_What you are asked to do:_ Copy the records below exactly, leaving out any pictures.

_Records for processing:_
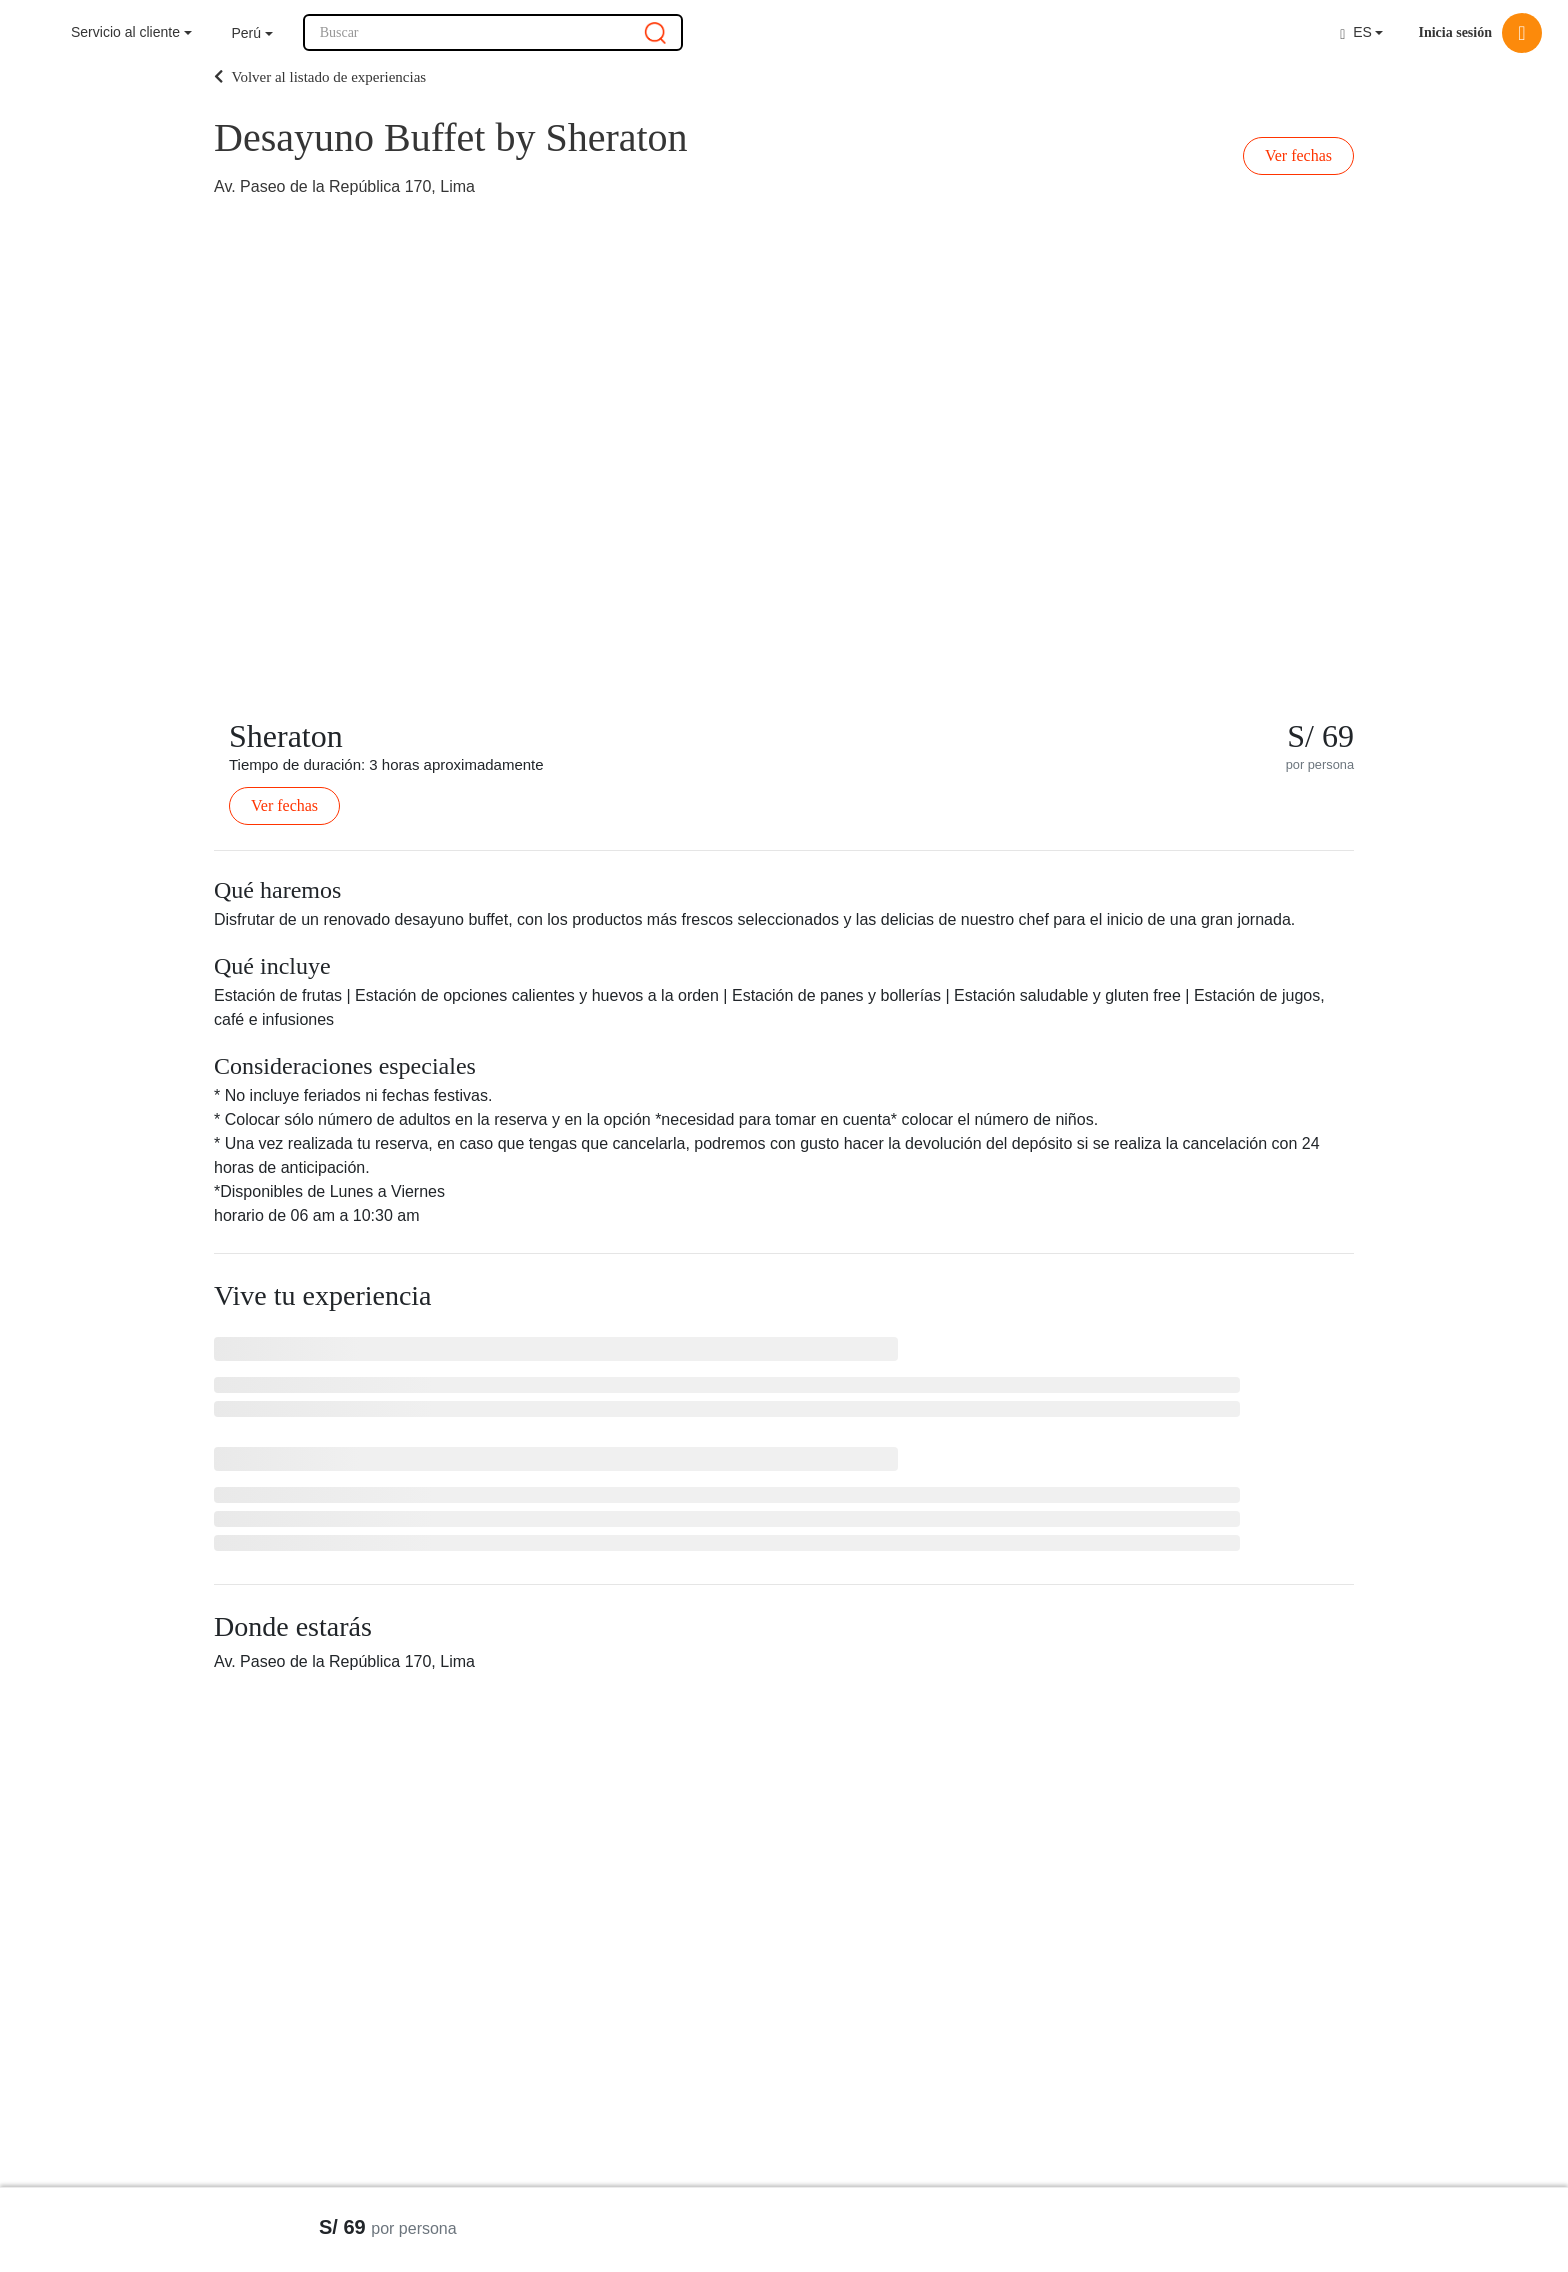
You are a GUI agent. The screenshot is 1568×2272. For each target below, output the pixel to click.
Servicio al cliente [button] (125, 32)
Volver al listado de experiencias (320, 77)
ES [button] (1356, 32)
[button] (252, 33)
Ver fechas (1298, 155)
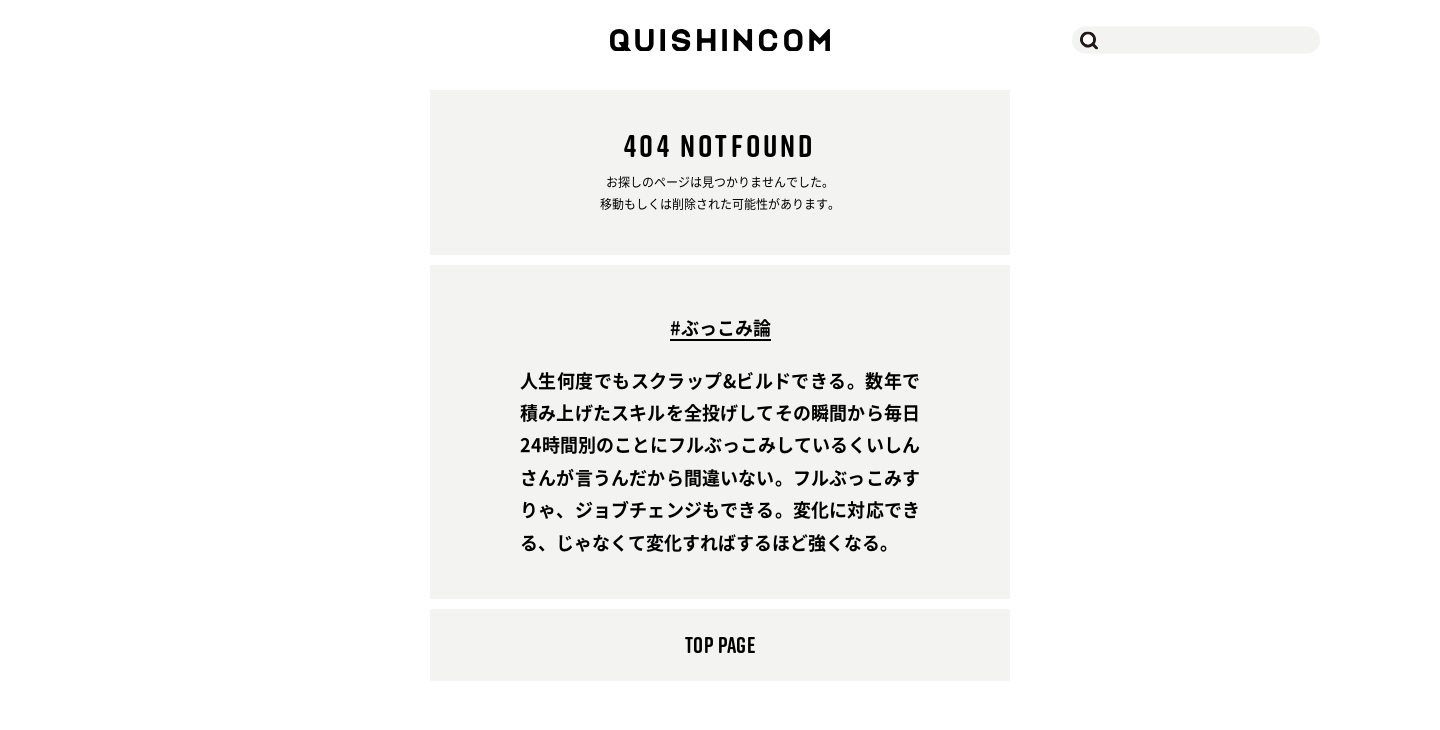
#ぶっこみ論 (720, 330)
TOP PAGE (720, 645)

_Solution for this exercise:_
You are a GUI agent. The screenshot is 1568×2272. For each target below, output the pixel to click.
Servicio al cliente [button] (125, 32)
Volver al listado de experiencias (320, 77)
ES [button] (1356, 32)
[button] (252, 33)
Ver fechas (1298, 155)
#ぶっこみ論 (720, 330)
TOP PAGE (720, 645)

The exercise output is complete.